The surface area is given by ∫∫dS where the integral is evaluated over the given region (here it would be over the region of the cylinder that lies within the sphere).
The Attempt at a Solution
I completed the square of the cylinder to get x^2 + (y-a)^2 = a^2
I parametrized the cylinder as follows (where t stands for theta):
R(t,z) = (rcos(t),rsin(t),z)
r = 2asin(t)
So R(t,z) = (2asintcost,2asintsint,z)
I computed dS = Norm[dR(t,z)/dt x dR(t,z)/dz] and got 2adtdz, which I know is correct (same answer as textbook).

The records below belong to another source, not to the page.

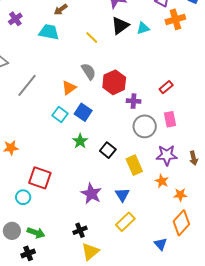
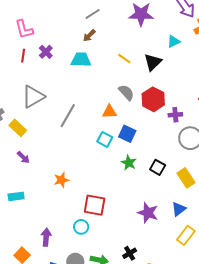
black triangle: (120, 26) -> (153, 62), moved
orange triangle: (69, 88) -> (109, 112), turned 42
blue triangle: (122, 195) -> (179, 209), turned 35
black cross: (80, 230) -> (130, 253), moved

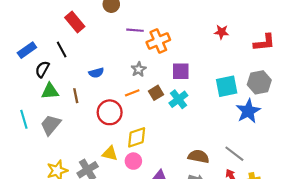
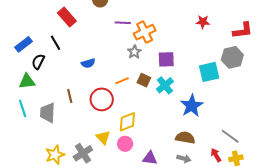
gray star: (139, 69) -> (134, 52), moved
gray hexagon: (259, 82) -> (232, 57), moved
green triangle: (50, 91) -> (27, 81), moved
brown square: (156, 93) -> (144, 80), turned -32
brown line: (76, 96) -> (70, 96), moved
blue star: (248, 111) -> (192, 106), moved
gray trapezoid: (51, 125) -> (48, 113), turned -35
yellow triangle: (110, 153) -> (103, 137), turned 35
gray line: (234, 154) -> (230, 136), moved

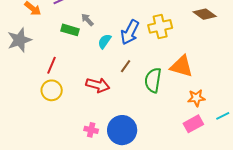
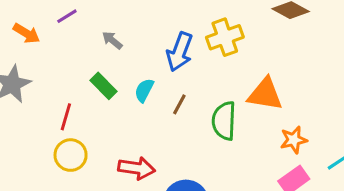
green rectangle: (70, 30) -> (104, 86), moved, turned 36
cyan semicircle: (104, 41) -> (144, 90), moved
red arrow: (98, 85) -> (137, 168), moved

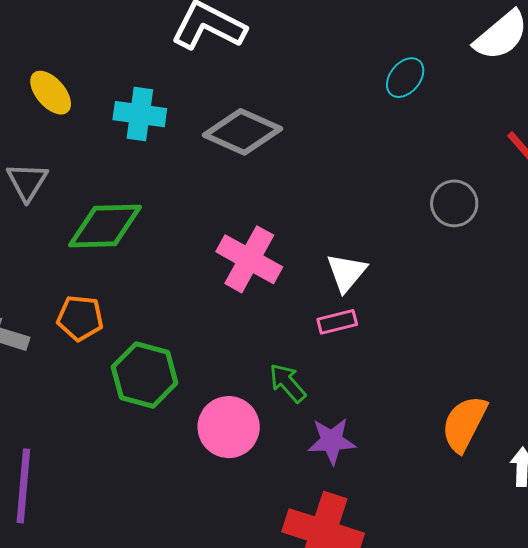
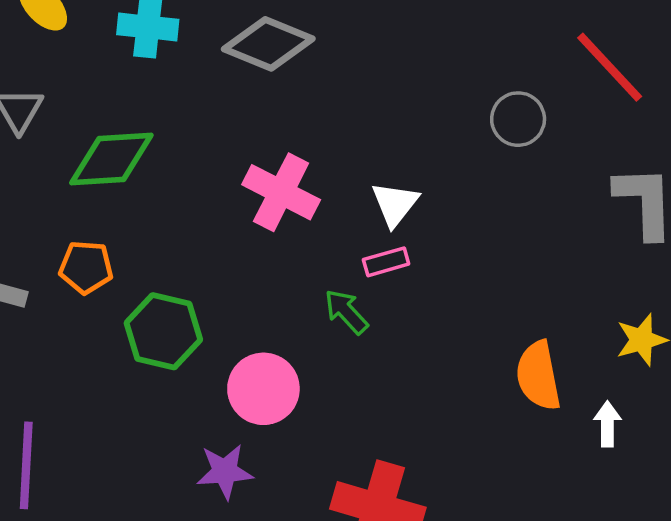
green arrow: (288, 383) -> (346, 312), moved
orange semicircle: (464, 424) -> (538, 376), turned -36
purple star: (332, 441) -> (225, 471), moved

For the given cylinder, t goes from 0 to Pi. By equating x^2 + y^2 in the equations given (i.e. sphere and cylinder), we get:
2ay = 4a^2 - z^2
z^2 = 4a^2 - 2ay
z^2 = 4a^2 - 2a(2a(sint)^2)
z^2 = 4a^2(1-(sint))^2
z^2 = 4a^2((cost)^2)
z = 2acost
So z goes from -2acost to 2acost.
So the Area = ∫∫1dS
= ∫∫2adzdt, where t goes from 0 to Pi and z from -2acost to 2acost.
We get:
A = ∫2a(2acost + 2acost)dt
A = ∫2a(4acost)dt
A = ∫8a^2costdt
A = 8a^2∫cost
But the integral of cost from 0 to pi = 0.
So A = 0.
The textbook uses symmetry and integrates from 0 to pi/2 (i.e. finds the area of half of the cylinder under the sphere), and then multiplies by 2. Which makes sense. But why doesn't this method work? Furthermore, ∫cost from 0 to pi is NOT EQUAL to 2∫cost from 0 to pi/2, so the two methods are not compatible. So what did I do wrong?
Thanks!